Many comments to the New York Times post are very disheartening, disturbing, and outright “cold” as author Tara Pope put it. It’s the same crowd telling people that they’ve overreacted, that we are trying to make our children live in padded boxes while eating all organic food, sleeping on organic sheets over organic mattresses (you can see where I am going here–). One or two commenters also proclaimed that people should be outside exercising! Why would one need a treadmill?
I’m floored by the lack of empathy and understanding here. I have a treadmill in my basement, and before I had my two children, I was a regular marathoner (and I hope to be again someday). There are days when I take my two children down in the basement, to the play area I’ve set up in front of the treadmill and I workout.

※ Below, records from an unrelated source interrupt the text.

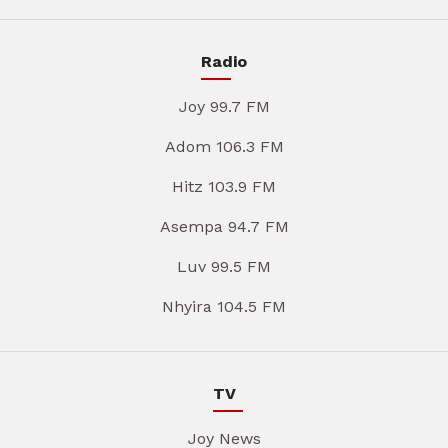
Radio
Joy 99.7 FM
Adom 106.3 FM
Hitz 103.9 FM
Asempa 94.7 FM
Luv 99.5 FM
Nhyira 104.5 FM
TV
Joy News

That way, I can run and supervise them. I have always kept them away from the machine, but they are in the area and sometimes approach it while I am running. So this awful situation has informed me to be more vigilant. It could be that many parents are in the same boat, not realizing the serious threat of injury or death a treadmill can cause. Am I putting my children in a box? Nope. I am showing them that exercise is important to me, even when it is dark, raining, or my husband is working? You bet. Is this worthy of discussing? Absolutely. If it saves one child from a serious injury or death, the answer is obvious.
Other commenters to the post shared awful stories of injuries from treadmills, truly scary stuff. We can learn from their stories. Unplug your treadmill when it’s not in use, and tie up any loose cords so they are out of reach of young hands. Watch closely if working out on a treadmill while your children are nearby, and make it off limits to children. I know I will be watching more closely.